85分、ドリブルで左へ流れながら打った小澤のシュートは、シュナイダーがキャッチ。87分、小澤のクサビを鈴木がダイレクトで浮かせ、山村が抜け出しかけるもDFが間一髪でクリア。89分、市川からパスを受けた山村のミドルはバーの上へ。攻める水戸。耐える横浜。

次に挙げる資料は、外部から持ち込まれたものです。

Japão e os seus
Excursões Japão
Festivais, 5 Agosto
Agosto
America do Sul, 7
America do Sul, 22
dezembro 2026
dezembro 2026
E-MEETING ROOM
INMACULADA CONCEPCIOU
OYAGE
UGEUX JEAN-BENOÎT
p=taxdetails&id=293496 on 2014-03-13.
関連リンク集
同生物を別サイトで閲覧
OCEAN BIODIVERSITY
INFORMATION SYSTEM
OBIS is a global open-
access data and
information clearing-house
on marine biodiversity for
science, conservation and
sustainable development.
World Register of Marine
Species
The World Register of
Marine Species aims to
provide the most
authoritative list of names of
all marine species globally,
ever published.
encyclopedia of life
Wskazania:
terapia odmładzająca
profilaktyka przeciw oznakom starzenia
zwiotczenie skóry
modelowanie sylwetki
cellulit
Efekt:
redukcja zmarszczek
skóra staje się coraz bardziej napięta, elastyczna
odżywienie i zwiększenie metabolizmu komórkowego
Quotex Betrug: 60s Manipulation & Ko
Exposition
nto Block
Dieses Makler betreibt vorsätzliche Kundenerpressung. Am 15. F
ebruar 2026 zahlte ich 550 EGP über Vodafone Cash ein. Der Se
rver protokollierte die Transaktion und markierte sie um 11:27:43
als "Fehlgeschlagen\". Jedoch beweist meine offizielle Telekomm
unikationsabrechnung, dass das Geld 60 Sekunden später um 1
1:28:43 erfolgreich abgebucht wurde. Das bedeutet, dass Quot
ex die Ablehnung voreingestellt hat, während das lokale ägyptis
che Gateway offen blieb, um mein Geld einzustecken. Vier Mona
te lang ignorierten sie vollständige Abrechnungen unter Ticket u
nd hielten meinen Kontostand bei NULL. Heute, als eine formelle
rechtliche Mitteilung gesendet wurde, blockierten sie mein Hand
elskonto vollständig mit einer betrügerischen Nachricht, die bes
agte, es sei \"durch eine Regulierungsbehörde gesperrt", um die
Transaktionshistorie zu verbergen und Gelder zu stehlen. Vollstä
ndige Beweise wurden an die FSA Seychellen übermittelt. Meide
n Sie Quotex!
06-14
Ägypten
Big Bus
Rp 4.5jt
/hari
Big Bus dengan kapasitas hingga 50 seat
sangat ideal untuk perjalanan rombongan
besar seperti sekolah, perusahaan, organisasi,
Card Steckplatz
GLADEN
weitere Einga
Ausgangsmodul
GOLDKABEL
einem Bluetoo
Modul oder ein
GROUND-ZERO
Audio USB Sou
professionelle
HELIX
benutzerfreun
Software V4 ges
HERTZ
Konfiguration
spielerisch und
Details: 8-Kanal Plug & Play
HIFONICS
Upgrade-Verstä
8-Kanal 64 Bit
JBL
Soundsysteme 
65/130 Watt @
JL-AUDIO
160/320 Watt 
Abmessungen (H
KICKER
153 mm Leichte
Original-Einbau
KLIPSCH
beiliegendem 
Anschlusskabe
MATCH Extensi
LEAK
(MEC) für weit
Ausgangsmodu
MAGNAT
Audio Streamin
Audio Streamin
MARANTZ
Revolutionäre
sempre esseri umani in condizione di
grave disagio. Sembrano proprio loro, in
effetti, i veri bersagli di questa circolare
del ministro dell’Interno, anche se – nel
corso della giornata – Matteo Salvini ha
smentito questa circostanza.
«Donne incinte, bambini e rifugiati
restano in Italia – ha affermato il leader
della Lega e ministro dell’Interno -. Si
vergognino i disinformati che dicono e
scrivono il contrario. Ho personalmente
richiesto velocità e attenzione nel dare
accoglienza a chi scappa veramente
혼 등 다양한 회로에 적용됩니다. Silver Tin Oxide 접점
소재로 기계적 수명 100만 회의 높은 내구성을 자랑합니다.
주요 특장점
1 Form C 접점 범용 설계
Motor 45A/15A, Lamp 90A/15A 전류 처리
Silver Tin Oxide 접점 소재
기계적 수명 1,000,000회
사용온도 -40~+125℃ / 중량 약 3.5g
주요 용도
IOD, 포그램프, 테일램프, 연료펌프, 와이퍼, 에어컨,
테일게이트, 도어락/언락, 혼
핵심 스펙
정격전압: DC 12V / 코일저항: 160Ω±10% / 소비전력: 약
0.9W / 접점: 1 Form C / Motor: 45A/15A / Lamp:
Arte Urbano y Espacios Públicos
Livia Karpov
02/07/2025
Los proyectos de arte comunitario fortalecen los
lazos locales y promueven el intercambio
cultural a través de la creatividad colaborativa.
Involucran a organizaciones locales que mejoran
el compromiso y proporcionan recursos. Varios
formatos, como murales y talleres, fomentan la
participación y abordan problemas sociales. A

90分、右から石神が上げたクロスを鈴木が頭で狙うも枠の左へ。92分、石神、市川と丁寧に繋ぎ、エリア内の山村は鋭い切り返しからシュートを放つも、DFが懸命にブロック。93分、本間も上がってきた市川の右FKは横浜がクリア。94分、ここも本間が駆け上がった小澤の左CKは、ニアで鈴木がフリックするも、DFが何とかクリア。そして95分32秒、激闘の終わりを告げるホイッスル。「非常に疲れました」と勝軍の将も思わず口にしたゲームは、横浜が苦しみながら勝ち点3を手にする結果となりました。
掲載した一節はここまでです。